Saniya Khan, Richard I. Anderson, Sylvia Ekström, Cyril Georgy, Louise Breuval

Abstract

The impact of metallicity on the Cepheid Leavitt law (LL) and, in turn, the Hubble constant, has been the subject of much recent debate. Here, we present a comprehensive analysis of metallicity effects on Cepheid LLs based on synthetic Cepheid populations computed using Geneva models and the SYCLIST tool. We computed 296 co-eval populations in the age range of 5-300 Myr for metallicities representative of the Sun, the LMC, and the SMC ($Z \in [0.014, 0.006, 0.002]$). We computed LLs in fourteen optical-to-infrared passbands and five reddening-free Wesenheit magnitudes. All Cepheid populations take into account distributions of rotation rates and companion stars. We show excellent agreement between the predicted populations and key observational constraints from the literature. Our simulations predict a significant LL slope-metallicity dependence ($\beta_{\rm M} > 0$) that renders LLs steeper at lower metallicity at all wavelengths. Importantly, $\beta_{\rm M} \ne 0$ implies that the intercept-metallicity dependence, $\alpha_{\rm M}$, depends on pivot period; an issue not previously considered.
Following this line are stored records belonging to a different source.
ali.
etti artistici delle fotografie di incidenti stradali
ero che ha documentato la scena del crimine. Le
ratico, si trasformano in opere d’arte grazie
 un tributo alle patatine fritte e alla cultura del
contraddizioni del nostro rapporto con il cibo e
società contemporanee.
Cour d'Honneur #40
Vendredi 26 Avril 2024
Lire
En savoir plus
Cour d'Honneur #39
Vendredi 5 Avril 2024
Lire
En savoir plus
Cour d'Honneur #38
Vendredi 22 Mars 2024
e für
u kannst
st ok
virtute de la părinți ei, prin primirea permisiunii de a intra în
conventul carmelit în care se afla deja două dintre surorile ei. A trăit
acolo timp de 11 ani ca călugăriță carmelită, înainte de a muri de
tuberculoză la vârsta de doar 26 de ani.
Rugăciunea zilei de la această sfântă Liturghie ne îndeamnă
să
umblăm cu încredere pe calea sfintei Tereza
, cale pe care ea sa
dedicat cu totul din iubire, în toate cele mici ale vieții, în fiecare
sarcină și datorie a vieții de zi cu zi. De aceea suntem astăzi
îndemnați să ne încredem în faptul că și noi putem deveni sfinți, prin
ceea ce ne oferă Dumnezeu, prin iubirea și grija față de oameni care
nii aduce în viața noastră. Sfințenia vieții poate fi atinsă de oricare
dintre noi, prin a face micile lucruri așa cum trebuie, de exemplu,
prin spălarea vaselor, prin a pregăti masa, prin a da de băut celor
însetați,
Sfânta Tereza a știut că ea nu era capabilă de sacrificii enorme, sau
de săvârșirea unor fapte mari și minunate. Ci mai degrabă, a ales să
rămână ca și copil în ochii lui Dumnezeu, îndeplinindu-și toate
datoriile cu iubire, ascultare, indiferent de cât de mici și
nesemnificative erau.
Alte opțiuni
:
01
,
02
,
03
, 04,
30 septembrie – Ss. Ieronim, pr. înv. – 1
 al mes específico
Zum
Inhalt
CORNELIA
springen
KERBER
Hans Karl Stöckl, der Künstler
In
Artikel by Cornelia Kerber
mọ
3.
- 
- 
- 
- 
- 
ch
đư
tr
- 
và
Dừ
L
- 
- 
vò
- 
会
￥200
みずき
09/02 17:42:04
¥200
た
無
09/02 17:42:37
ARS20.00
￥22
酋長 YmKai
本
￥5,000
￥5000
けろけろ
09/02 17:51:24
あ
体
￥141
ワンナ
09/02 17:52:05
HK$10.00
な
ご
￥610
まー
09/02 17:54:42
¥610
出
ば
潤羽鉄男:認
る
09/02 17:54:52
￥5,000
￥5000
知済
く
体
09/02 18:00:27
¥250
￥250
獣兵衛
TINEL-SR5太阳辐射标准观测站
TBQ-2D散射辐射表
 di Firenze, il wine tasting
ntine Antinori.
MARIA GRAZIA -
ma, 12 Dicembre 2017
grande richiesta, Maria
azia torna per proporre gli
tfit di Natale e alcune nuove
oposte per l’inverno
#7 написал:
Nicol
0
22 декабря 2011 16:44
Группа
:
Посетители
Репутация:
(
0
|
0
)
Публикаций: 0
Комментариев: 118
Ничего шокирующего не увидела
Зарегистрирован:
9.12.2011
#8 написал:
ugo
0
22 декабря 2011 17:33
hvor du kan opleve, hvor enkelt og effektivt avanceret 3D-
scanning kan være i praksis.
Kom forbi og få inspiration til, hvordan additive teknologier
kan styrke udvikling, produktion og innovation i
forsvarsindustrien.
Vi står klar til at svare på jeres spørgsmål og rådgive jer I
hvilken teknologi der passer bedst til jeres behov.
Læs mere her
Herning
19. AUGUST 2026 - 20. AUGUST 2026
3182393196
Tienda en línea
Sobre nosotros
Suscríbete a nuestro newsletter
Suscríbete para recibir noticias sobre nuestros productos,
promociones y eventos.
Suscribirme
Comparison with $\alpha_{\rm M}$ measurements in individual passbands reported in the literature yields acceptable agreement on the order of agreement found among different observational studies. The wavelength dependence and magnitude of the disagreement suggests a possible origin in reddening-related systematics. Conversely, we report excellent agreement between our $\alpha_{\rm M} = -0.20 \pm 0.03$ mag dex$^{-1}$ and the value determined by the SH0ES distance ladder in the reddening-free H-band Wesenheit magnitude ($-0.217 \pm 0.046$), the currently tightest and conceptually simplest empirical constraint.